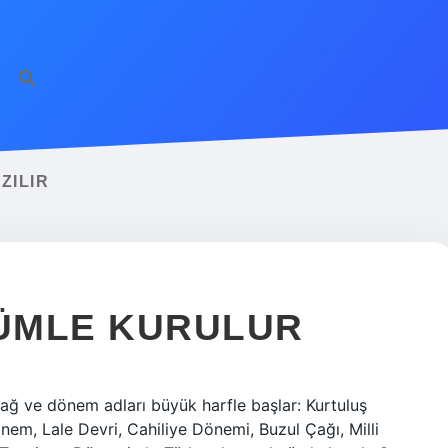
ZILIR
CÜMLE KURULUR
, çağ ve dönem adları büyük harfle başlar: Kurtuluş
Dönem, Lale Devri, Cahiliye Dönemi, Buzul Çağı, Milli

Brief:
Please output, exactly, the lines of the listing from the one containing "CÜMLE KURULUR" through the last, inclusive, and no other lines.

Response to this exercise:
CÜMLE KURULUR
, çağ ve dönem adları büyük harfle başlar: Kurtuluş
Dönem, Lale Devri, Cahiliye Dönemi, Buzul Çağı, Milli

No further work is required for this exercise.